Mas faltando menos de quatro anos para o prazo de 2030, muitos dos objectivos que o Paquistão prometeu alcançar estão fora do caminho. A cooperação com as Nações Unidas é valiosa, mas o Paquistão não pode contar com parceiros internacionais para compensar a fraca governação e a implementação inconsistente a nível interno. Os ODS não são apenas uma iniciativa global, são referências para melhorar vidas.

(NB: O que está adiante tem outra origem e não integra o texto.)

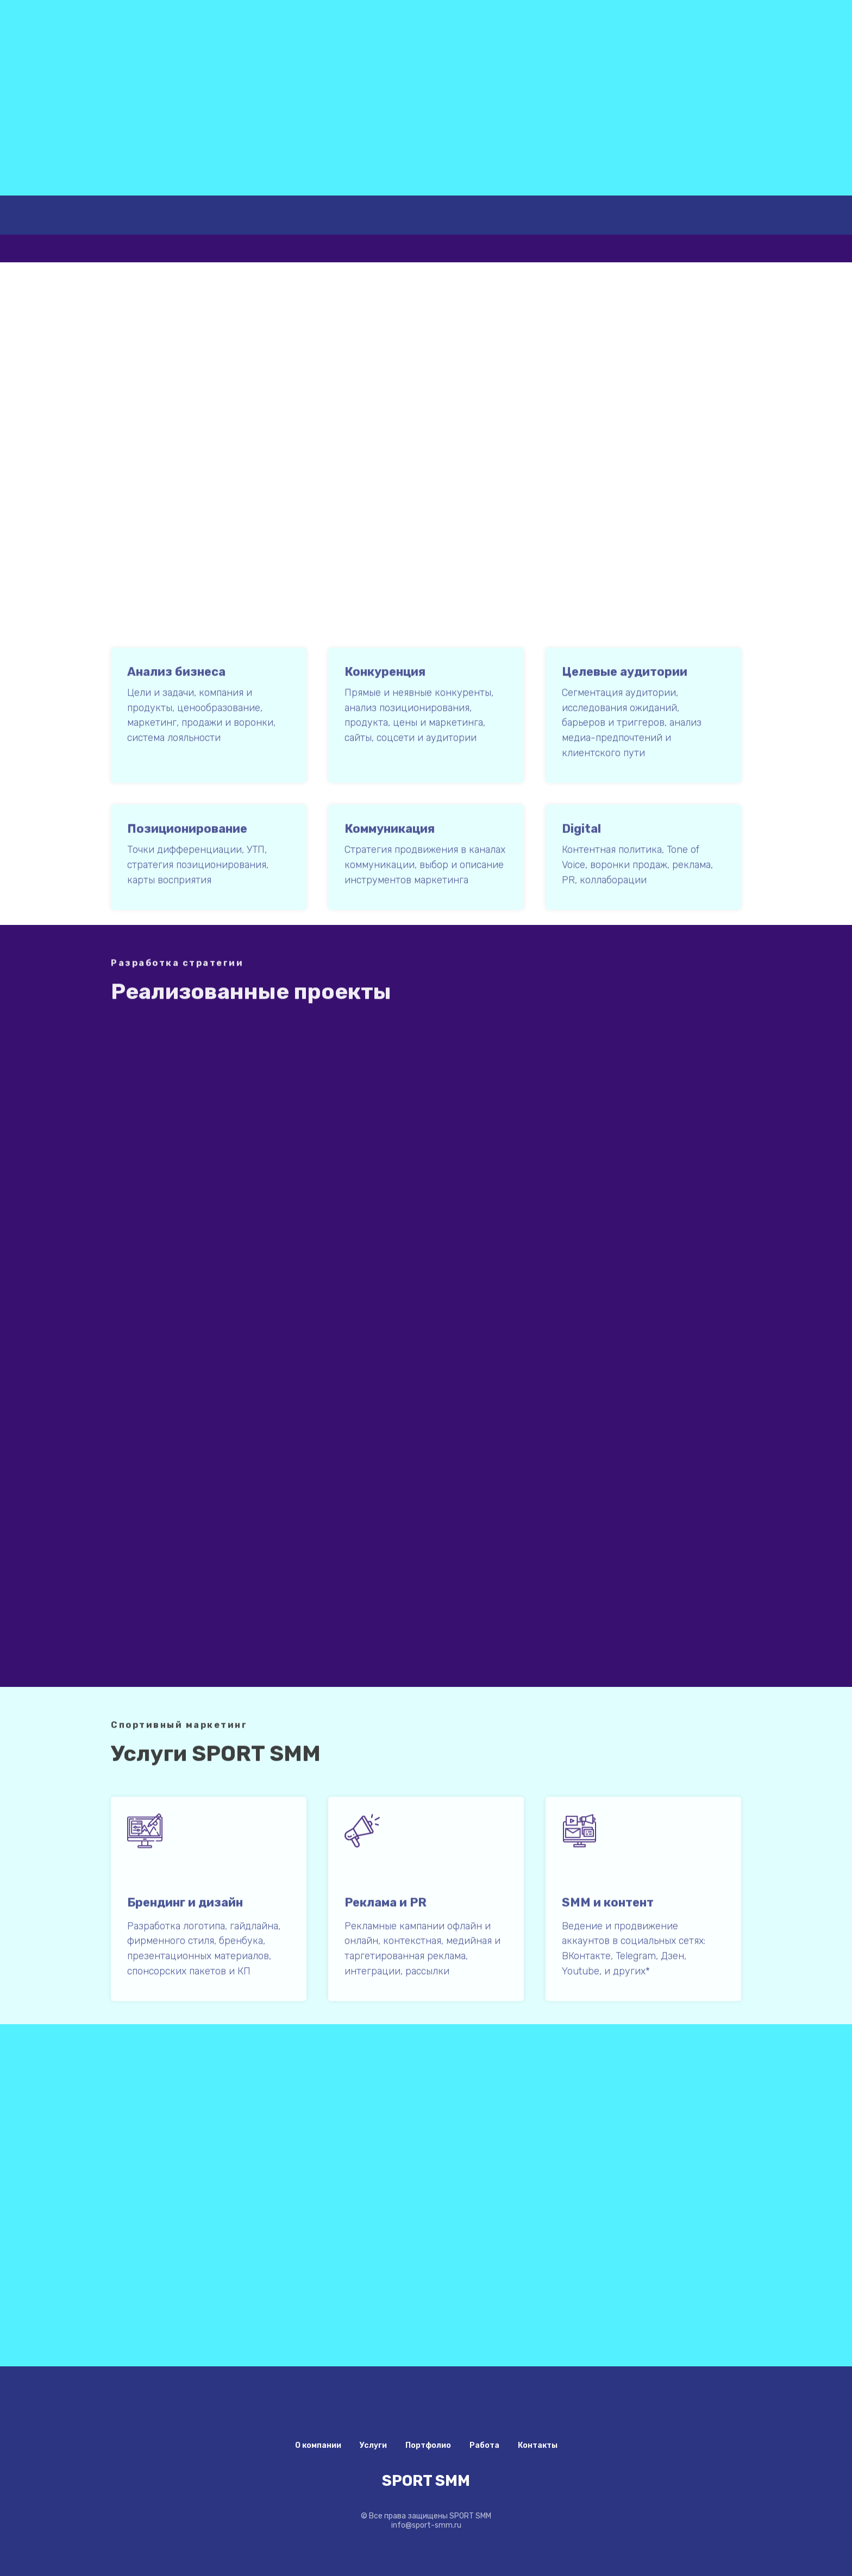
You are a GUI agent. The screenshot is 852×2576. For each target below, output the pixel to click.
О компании (318, 2445)
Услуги (373, 2445)
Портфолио (428, 2445)
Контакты (537, 2445)
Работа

A poliomielite é o exemplo mais óbvio. Apesar de décadas de campanhas de vacinação, de milhares de milhões de rúpias gastos e da continuação da ajuda externa, o nosso país continua a ser um dos únicos dois países onde a doença é endémica. O próximo ano será decisivo, mas as Nações Unidas alertam que a tecnologia por si só não será suficiente. A IA pode melhorar as operações de ajuda, mas não pode substituir a imunização de rotina, o governo local eficaz, a confiança da comunidade e a determinação política.
Existem deficiências semelhantes em outros lugares. Aproximadamente 41% das crianças no Paquistão sofrem de atraso no crescimento, a anemia materna continua a prevalecer, a gravidez na adolescência continua a colocar mães e bebés em risco e milhões de pessoas continuam a não ter acesso a educação e cuidados de saúde de qualidade.
Estas falhas reflectem uma incapacidade mais ampla de traduzir políticas em resultados. A pobreza, a desigualdade de género e o saneamento precário continuam a dificultar o desenvolvimento, enquanto as alterações climáticas prejudicam os serviços públicos. Por conseguinte, o Paquistão deve tratar os ODS como uma base para decisões políticas nacionais e não como compromissos a serem revistos em reuniões de alto nível. Os governos federal e estadual precisam de trabalhar em conjunto de forma mais eficaz, reforçar as instituições locais e garantir que as despesas com o desenvolvimento produzem resultados tangíveis em vez de dividendos políticos. Dados fiáveis, monitorização e investimento contínuo na saúde, educação e nutrição são essenciais.
As organizações internacionais podem fornecer conhecimentos especializados e apoio, mas não substituem a liderança nacional. O não cumprimento das metas dos ODS exporá as futuras gerações de paquistaneses a doenças evitáveis, à desnutrição crónica e às desigualdades persistentes. O país conseguirá entregar bens essenciais? O Paquistão ainda tem tempo para responder afirmativamente a esta questão, mas apenas se enfatizar a urgência e não a complacência.